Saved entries
☆ ☆ ☆

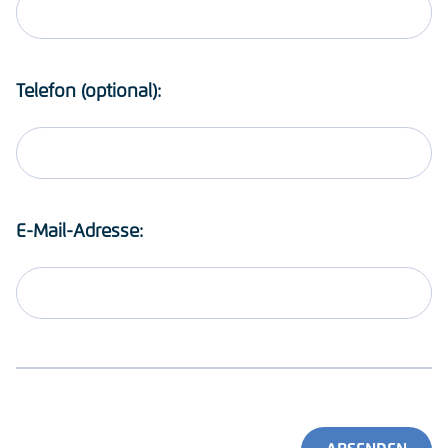
Telefon (optional):
E-Mail-Adresse:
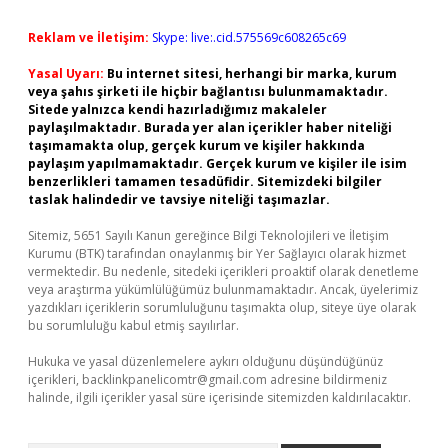
Reklam ve İletişim:
Skype: live:.cid.575569c608265c69
Yasal Uyarı:
Bu internet sitesi, herhangi bir marka, kurum
veya şahıs şirketi ile hiçbir bağlantısı bulunmamaktadır.
Sitede yalnızca kendi hazırladığımız makaleler
paylaşılmaktadır. Burada yer alan içerikler haber niteliği
taşımamakta olup, gerçek kurum ve kişiler hakkında
paylaşım yapılmamaktadır. Gerçek kurum ve kişiler ile isim
benzerlikleri tamamen tesadüfidir. Sitemizdeki bilgiler
taslak halindedir ve tavsiye niteliği taşımazlar.
Sitemiz, 5651 Sayılı Kanun gereğince Bilgi Teknolojileri ve İletişim
Kurumu (BTK) tarafından onaylanmış bir Yer Sağlayıcı olarak hizmet
vermektedir. Bu nedenle, sitedeki içerikleri proaktif olarak denetleme
veya araştırma yükümlülüğümüz bulunmamaktadır. Ancak, üyelerimiz
yazdıkları içeriklerin sorumluluğunu taşımakta olup, siteye üye olarak
bu sorumluluğu kabul etmiş sayılırlar.
Hukuka ve yasal düzenlemelere aykırı olduğunu düşündüğünüz
içerikleri,
backlinkpanelicomtr@gmail.com
adresine bildirmeniz
halinde, ilgili içerikler yasal süre içerisinde sitemizden kaldırılacaktır.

☆ ☆ ☆

* [Problem to work on]
Write out each entry word for word, images excluded.

* [Task solution]
Telefon (optional):
E-Mail-Adresse:
Reklam ve İletişim:
Skype: live:.cid.575569c608265c69
Yasal Uyarı:
Bu internet sitesi, herhangi bir marka, kurum
veya şahıs şirketi ile hiçbir bağlantısı bulunmamaktadır.
Sitede yalnızca kendi hazırladığımız makaleler
paylaşılmaktadır. Burada yer alan içerikler haber niteliği
taşımamakta olup, gerçek kurum ve kişiler hakkında
paylaşım yapılmamaktadır. Gerçek kurum ve kişiler ile isim
benzerlikleri tamamen tesadüfidir. Sitemizdeki bilgiler
taslak halindedir ve tavsiye niteliği taşımazlar.
Sitemiz, 5651 Sayılı Kanun gereğince Bilgi Teknolojileri ve İletişim
Kurumu (BTK) tarafından onaylanmış bir Yer Sağlayıcı olarak hizmet
vermektedir. Bu nedenle, sitedeki içerikleri proaktif olarak denetleme
veya araştırma yükümlülüğümüz bulunmamaktadır. Ancak, üyelerimiz
yazdıkları içeriklerin sorumluluğunu taşımakta olup, siteye üye olarak
bu sorumluluğu kabul etmiş sayılırlar.
Hukuka ve yasal düzenlemelere aykırı olduğunu düşündüğünüz
içerikleri,
backlinkpanelicomtr@gmail.com
adresine bildirmeniz
halinde, ilgili içerikler yasal süre içerisinde sitemizden kaldırılacaktır.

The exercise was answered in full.